Task instructions: Let the line containing "広告掲載前の物件、住宅情報誌やチラシ、インターネット等に掲載" serve as the first line of the answer and the final line of the entries as its last, with every line between copied exactly.
───── Data
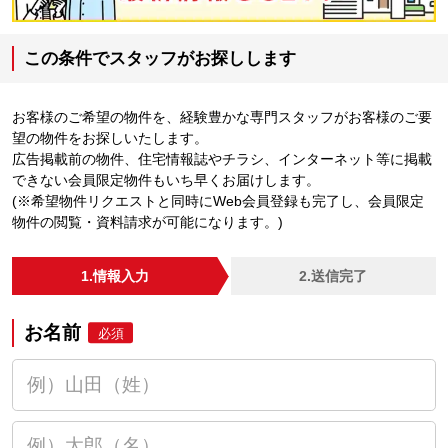
この条件でスタッフがお探しします
お客様のご希望の物件を、経験豊かな専門スタッフがお客様のご要
望の物件をお探しいたします。
広告掲載前の物件、住宅情報誌やチラシ、インターネット等に掲載
できない会員限定物件もいち早くお届けします。
(※希望物件リクエストと同時にWeb会員登録も完了し、会員限定
物件の閲覧・資料請求が可能になります。)
1.情報入力
2.送信完了
お名前
必須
──────────
Problem solution:
広告掲載前の物件、住宅情報誌やチラシ、インターネット等に掲載
できない会員限定物件もいち早くお届けします。
(※希望物件リクエストと同時にWeb会員登録も完了し、会員限定
物件の閲覧・資料請求が可能になります。)
1.情報入力
2.送信完了
お名前
必須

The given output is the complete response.